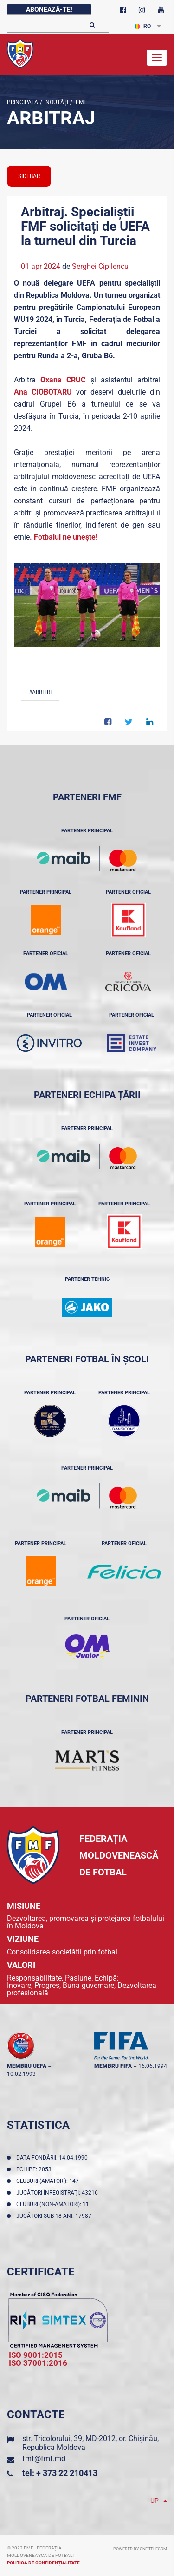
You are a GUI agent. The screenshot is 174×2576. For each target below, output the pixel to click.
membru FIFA (113, 2066)
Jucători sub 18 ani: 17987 (55, 2216)
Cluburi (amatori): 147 (49, 2181)
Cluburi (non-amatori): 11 (54, 2204)
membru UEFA (26, 2066)
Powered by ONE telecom (140, 2549)
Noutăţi (56, 102)
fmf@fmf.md (43, 2458)
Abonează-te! (49, 9)
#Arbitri (40, 692)
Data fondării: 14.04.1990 (53, 2157)
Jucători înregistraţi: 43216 (58, 2192)
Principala (22, 102)
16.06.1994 (152, 2066)
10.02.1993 (21, 2074)
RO (143, 26)
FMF (80, 102)
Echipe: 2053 (35, 2169)
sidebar (29, 176)
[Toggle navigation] (157, 58)
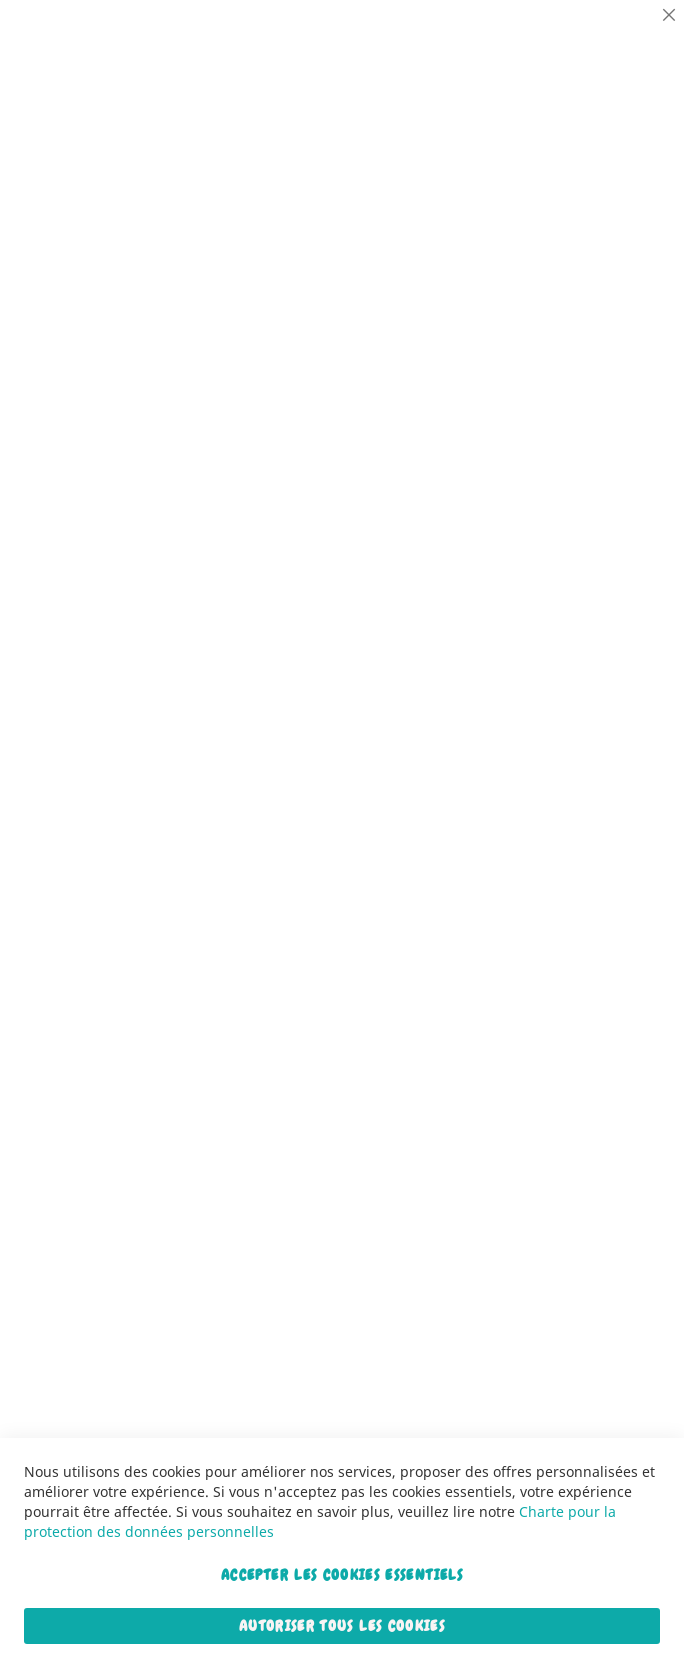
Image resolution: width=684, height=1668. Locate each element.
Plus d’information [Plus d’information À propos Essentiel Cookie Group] (608, 119)
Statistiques (629, 170)
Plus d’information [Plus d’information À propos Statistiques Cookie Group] (608, 251)
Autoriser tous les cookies (342, 1626)
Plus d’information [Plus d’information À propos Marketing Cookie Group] (608, 382)
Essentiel (629, 39)
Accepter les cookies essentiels (342, 1575)
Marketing (629, 302)
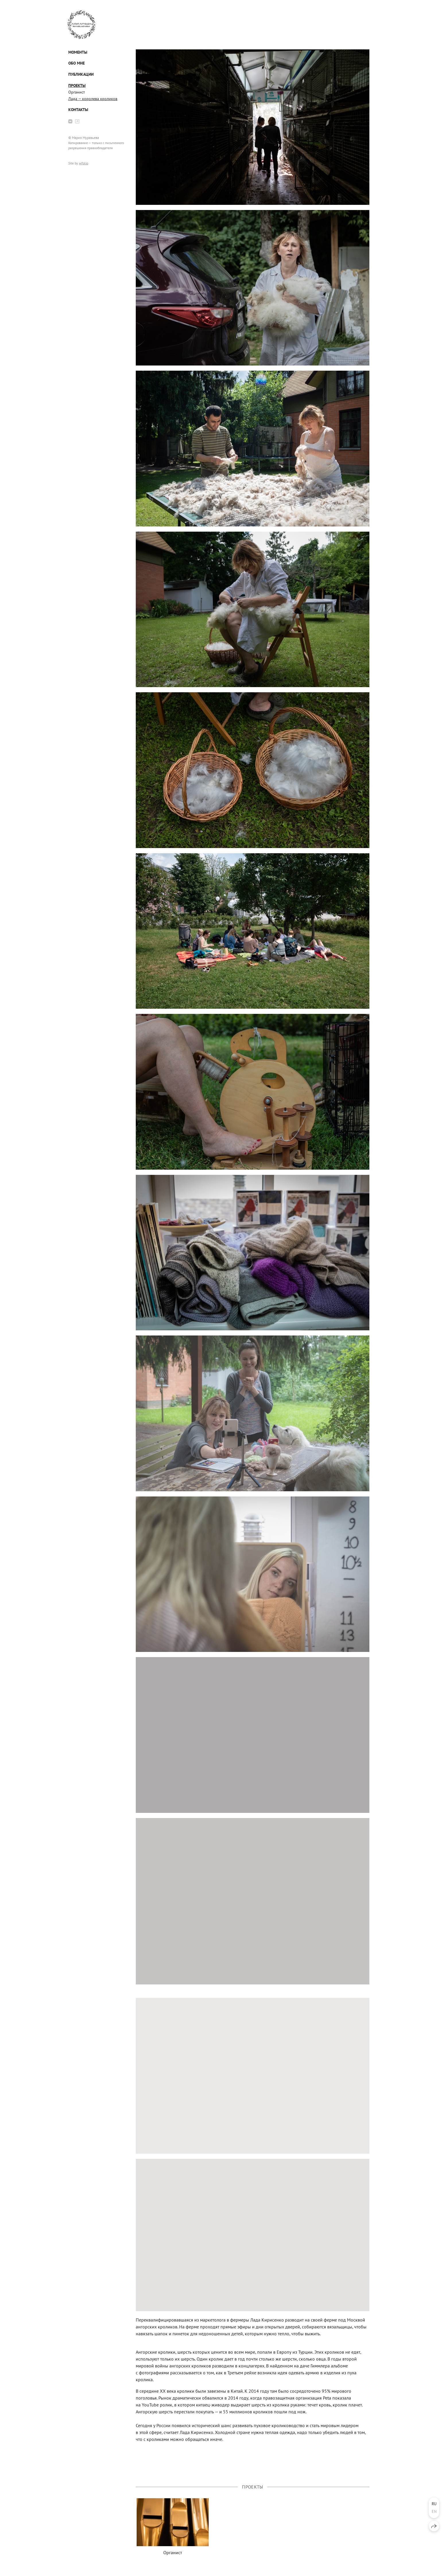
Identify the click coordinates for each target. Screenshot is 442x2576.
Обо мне (76, 63)
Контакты (78, 109)
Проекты (77, 85)
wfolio (83, 163)
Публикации (81, 74)
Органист (76, 92)
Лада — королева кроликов (92, 98)
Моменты (77, 52)
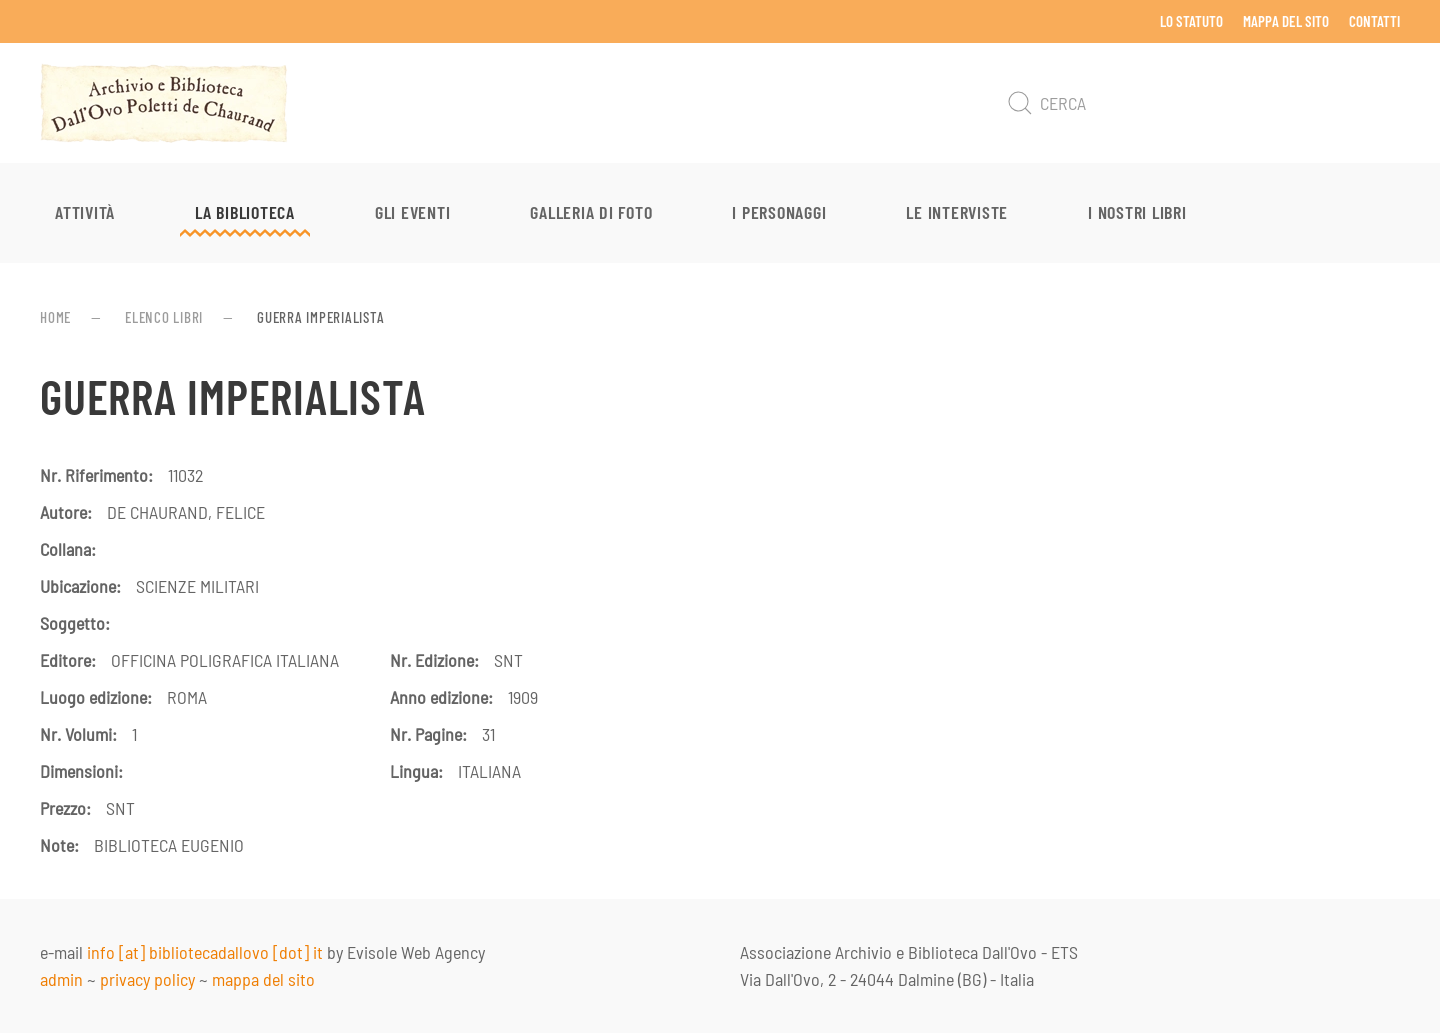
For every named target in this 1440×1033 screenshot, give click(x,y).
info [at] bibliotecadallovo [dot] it (205, 952)
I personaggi (779, 212)
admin (61, 979)
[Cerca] (1200, 103)
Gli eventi (413, 212)
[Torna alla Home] (164, 103)
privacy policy (147, 979)
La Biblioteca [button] (245, 212)
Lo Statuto (1191, 21)
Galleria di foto (591, 212)
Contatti (1374, 21)
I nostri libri (1137, 212)
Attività (85, 212)
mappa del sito (263, 979)
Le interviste (957, 212)
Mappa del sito (1286, 21)
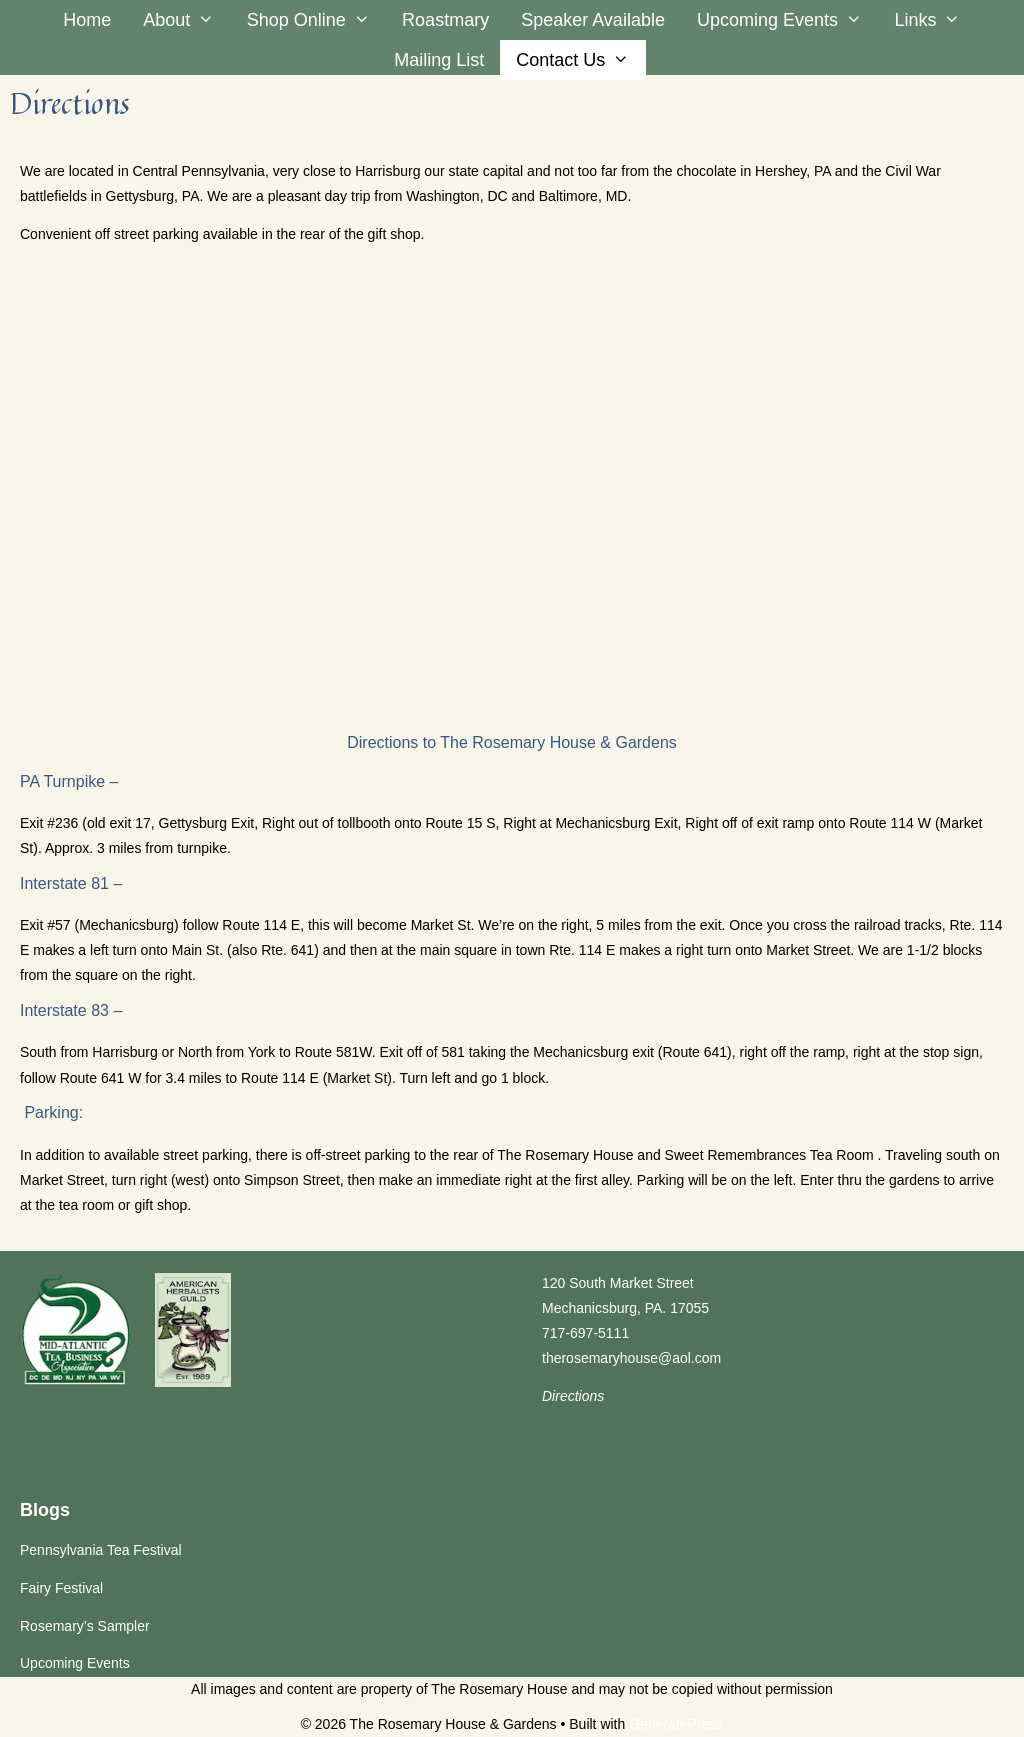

★ ★ ★ ★ ★

■ TASK OBJECTIVE ■
These entries are to be printed again word for word, except for the pictures.

■ SOLUTION ■
You are a GUI agent. The screenshot is 174×2576. For each target below, output the pixel to click.
membru FIFA (113, 2066)
Jucători sub 18 ani: 17987 (55, 2216)
Cluburi (amatori): 147 (49, 2181)
Cluburi (non-amatori): 11 (54, 2204)
membru UEFA (26, 2066)
Powered by ONE telecom (140, 2549)
Noutăţi (56, 102)
fmf@fmf.md (43, 2458)
Abonează-te! (49, 9)
#Arbitri (40, 692)
Data fondării: 14.04.1990 (53, 2157)
Jucători înregistraţi: 43216 (58, 2192)
Principala (22, 102)
16.06.1994 (152, 2066)
10.02.1993 (21, 2074)
RO (143, 26)
FMF (80, 102)
Echipe: 2053 (35, 2169)
sidebar (29, 176)
[Toggle navigation] (157, 58)
Image resolution: width=684, height=1668. Locate each element.
Plus d’information [Plus d’information À propos Essentiel Cookie Group] (608, 119)
Statistiques (629, 170)
Plus d’information [Plus d’information À propos Statistiques Cookie Group] (608, 251)
Autoriser tous les cookies (342, 1626)
Plus d’information [Plus d’information À propos Marketing Cookie Group] (608, 382)
Essentiel (629, 39)
Accepter les cookies essentiels (342, 1575)
Marketing (629, 302)
Identify the click coordinates for each target. Screenshot is 442x2576.
Обо мне (76, 63)
Контакты (78, 109)
Проекты (77, 85)
wfolio (83, 163)
Публикации (81, 74)
Органист (76, 92)
Лада — королева кроликов (92, 98)
Моменты (77, 52)
For every named target in this 1440×1033 screenshot, give click(x,y).
info [at] bibliotecadallovo [dot] it (205, 952)
I personaggi (779, 212)
admin (61, 979)
[Cerca] (1200, 103)
Gli eventi (413, 212)
[Torna alla Home] (164, 103)
privacy policy (147, 979)
La Biblioteca [button] (245, 212)
Lo Statuto (1191, 21)
Galleria di foto (591, 212)
Contatti (1374, 21)
I nostri libri (1137, 212)
Attività (85, 212)
mappa del sito (263, 979)
Le interviste (957, 212)
Mappa del sito (1286, 21)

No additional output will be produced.